「(祖父・渋沢栄一は)私にとってはただただ優しい、愛情あふれるおじいさま。それは家族だけにとどまらず、人間全体に向けられた、広範囲の愛であったように思います。」(撮影:宮崎貢司)
明治から昭和にかけて活躍した実業家・渋沢栄一。大河ドラマ『青天を衝け』の主人公としてその生涯が注目を集めている。栄一の孫として生まれた鮫島純子さんは、70代でエッセイストデビュー。祖父との思い出やその哲学を語り継ぐことをライフワークにしてきた。潑剌とした毎日を送る鮫島さんを支えるものとは(構成=平林理恵 撮影=宮崎貢司)

孫に対してもていねいな言葉遣い

祖父である渋沢栄一が亡くなったのは、1931年11月11日。私が数えで10歳のときでした。ですから残念ながら、血気盛んな幕末の青年志士であった渋沢栄一も、銀行や証券取引所など500を超える会社を興し、《日本の資本主義の父》と呼ばれた渋沢栄一も、この目で見たわけではございません。

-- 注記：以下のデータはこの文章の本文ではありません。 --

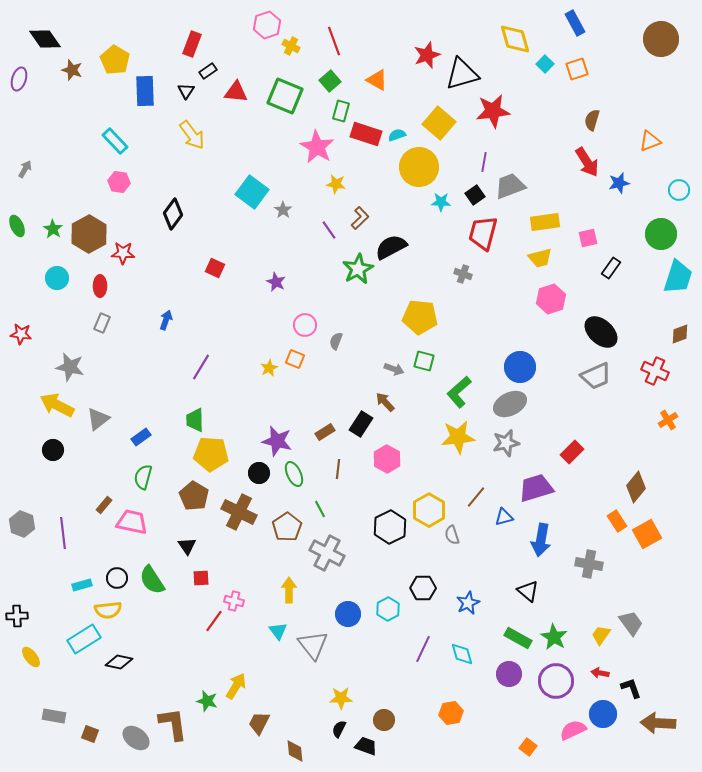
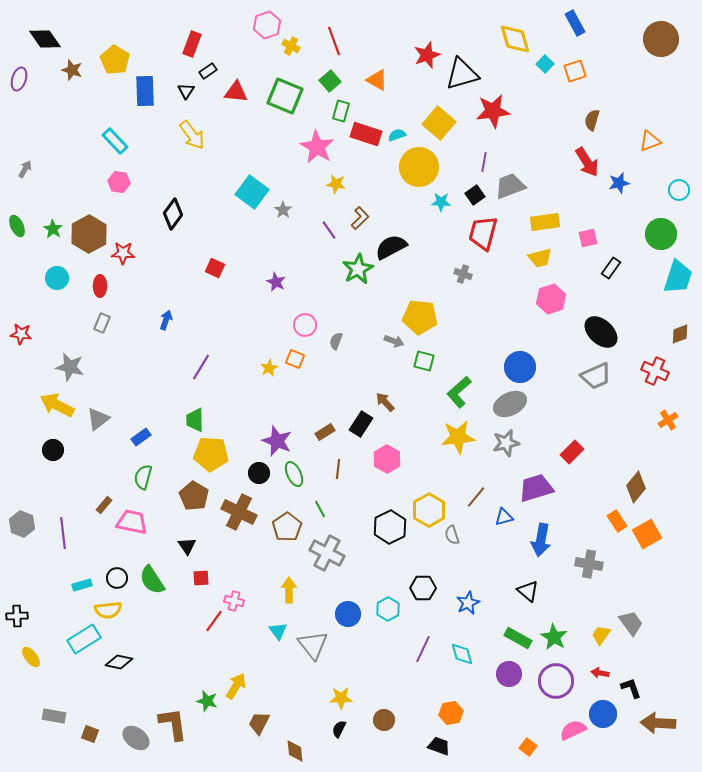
orange square at (577, 69): moved 2 px left, 2 px down
gray arrow at (394, 369): moved 28 px up
purple star at (277, 441): rotated 8 degrees clockwise
black trapezoid at (366, 746): moved 73 px right
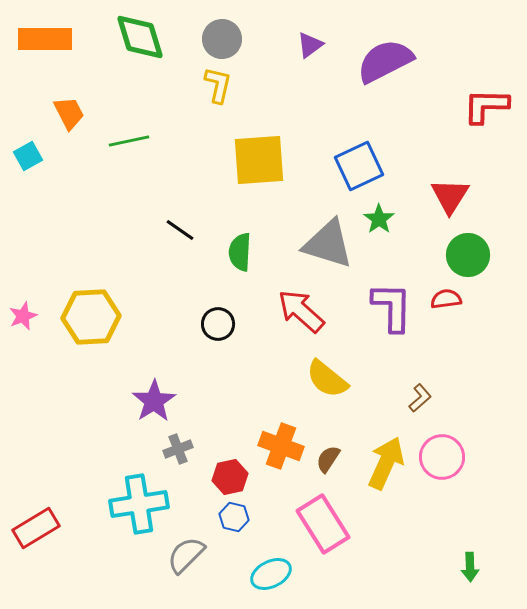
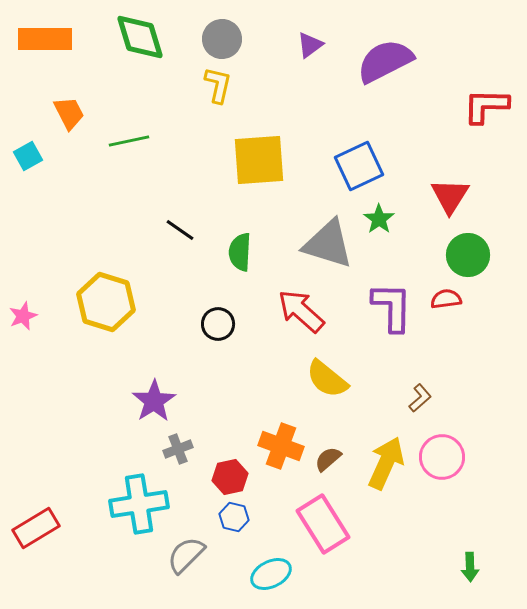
yellow hexagon: moved 15 px right, 15 px up; rotated 20 degrees clockwise
brown semicircle: rotated 16 degrees clockwise
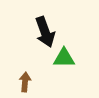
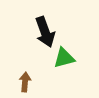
green triangle: rotated 15 degrees counterclockwise
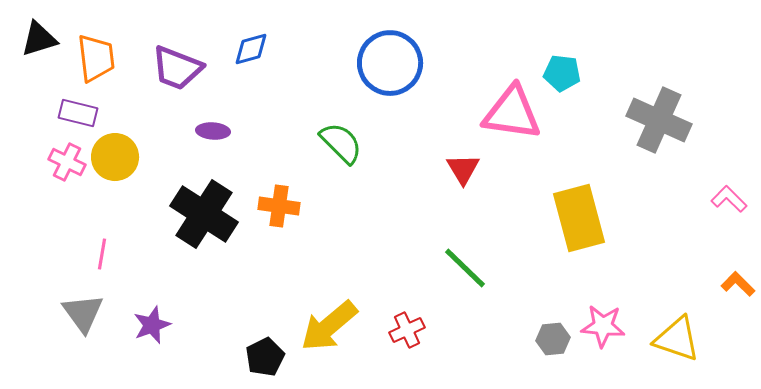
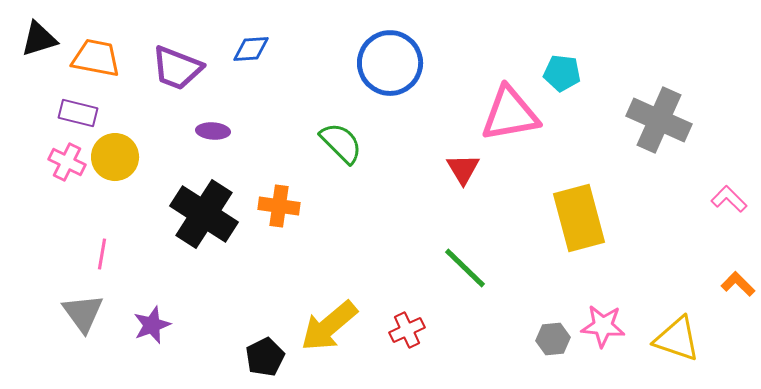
blue diamond: rotated 12 degrees clockwise
orange trapezoid: rotated 72 degrees counterclockwise
pink triangle: moved 2 px left, 1 px down; rotated 18 degrees counterclockwise
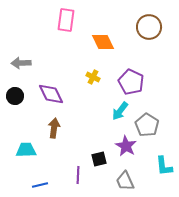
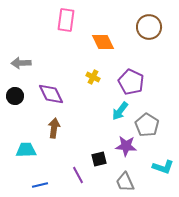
purple star: rotated 25 degrees counterclockwise
cyan L-shape: moved 1 px left, 1 px down; rotated 65 degrees counterclockwise
purple line: rotated 30 degrees counterclockwise
gray trapezoid: moved 1 px down
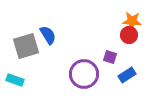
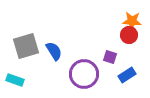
blue semicircle: moved 6 px right, 16 px down
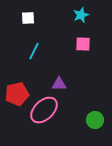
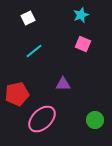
white square: rotated 24 degrees counterclockwise
pink square: rotated 21 degrees clockwise
cyan line: rotated 24 degrees clockwise
purple triangle: moved 4 px right
pink ellipse: moved 2 px left, 9 px down
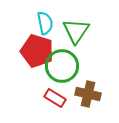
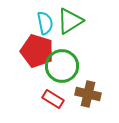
green triangle: moved 6 px left, 10 px up; rotated 24 degrees clockwise
red rectangle: moved 2 px left, 1 px down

私にとってはただただ優しい、愛情あふれるおじいさま。それは家族だけにとどまらず、人間全体に向けられた、広範囲の愛であったように思います。

「自分一人が幸せであっても嬉しくはない。みんなが幸せであってほしい」。これが祖父の信条であり、四男である私の父・正雄は、そんな祖父を心から尊敬し、同じ道を志しておりました。そして、私の中にも、ささやかながら同じ思いが流れているのを感じます。

祖父が晩年を過ごした東京・飛鳥山の家はかつての別荘で、海外からの賓客のおもてなしの場でもあったそうです。広い日本庭園があり、ここで従兄姉たちとかくれんぼをしたり、大縄跳びをしたりするのがとても楽しみでした。

私が育ったころは、独立した祖父の息子たちの家が近所に点在していました。時折の土曜日には孫たちも祖父の家に集まります。着くとまず、ご挨拶。ひとりずつ「ごきげんよう」と進み出ると、祖父は「よう来られたな」と頭をなで、榮太樓の梅ぼ志飴を一つずつ口にいれてくれました。

孫に対してもていねいな言葉を使い、いつも穏やかな人でしたから、叱られたことは一度もありません。優しさの中にも威厳があり、みんなが尊敬しているらしい雰囲気は、子どもながらに感じていました。